Sixteen cities around the world will receive financing from major banks to make their government buildings more energy efficient. Citi, Deutsche Bank, JP Morgan Chase, UBS and ABN Amro have each committed $1 billion to finance upgrades in lighting, cooling, heating, rooting and other environmental improvements. This initiative was announced Wednesday at the C40 Large Cities Climate Summit in New York. Houston, New York, Chicago and London are among the cities participating.
What's interesting is how these cities will pay for the improvements. The banks are providing loans to finance the improvements. The city governments believe that the energy savings will exceed the financing costs. In other words, the energy improvements will pay for themselves, which is pretty cool. (Pun sort-of intended)
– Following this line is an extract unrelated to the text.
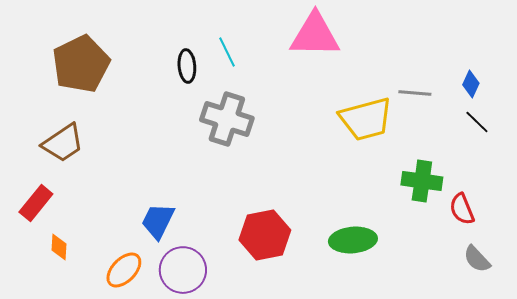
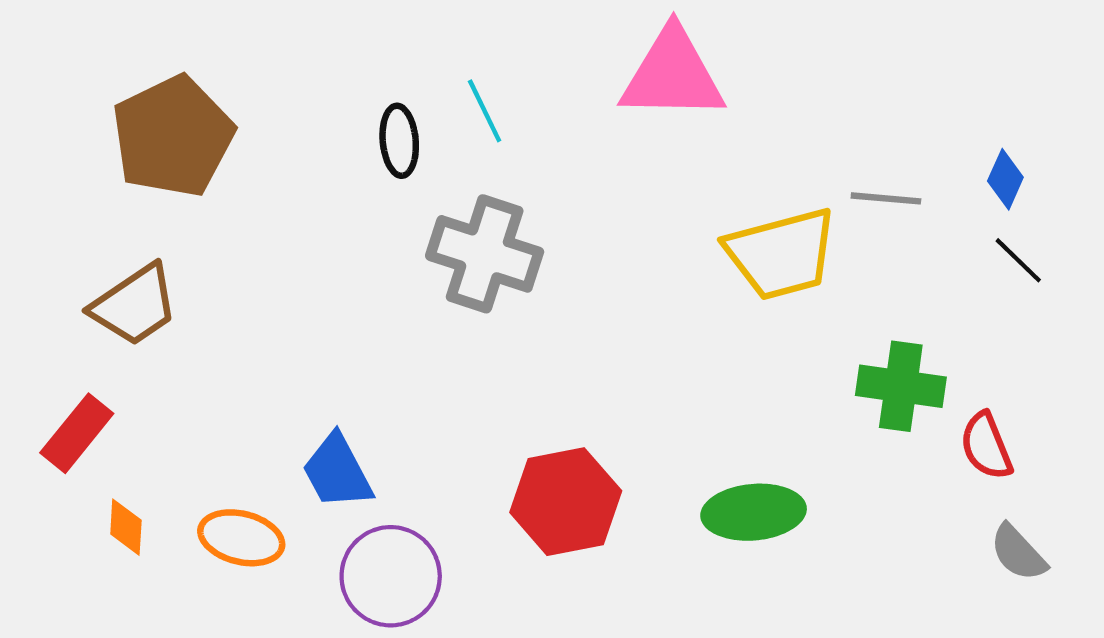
blue trapezoid: (158, 221) -> (337, 472), turned -54
orange ellipse: (124, 270) -> (241, 538), moved, turned 60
Check out all the details in the article in Wired magazine.
3 comments:
How's this ANY different from the "Performance Contracting" business model long familiar to the BAS community?
Same, Same, only energy, right?
Although I'm not familiar with the acronym BAS (I'm guessing "building and services"?), I can read into your comments.
I believe you're right on. Applying a (proven) business model from another industry to energy savings makes a lot of sense. Instead of focusing on the societal/qualitative benefits of "going green," let's move the discussion to a financial/quantitative level. I think everyone likes to save money. So if you can do a good thing (like being environmentally friendly) and save money at the same time, everybody wins.
Just for grins, try a Google search on BAS. :-)
That's really nice idea for the largest cities!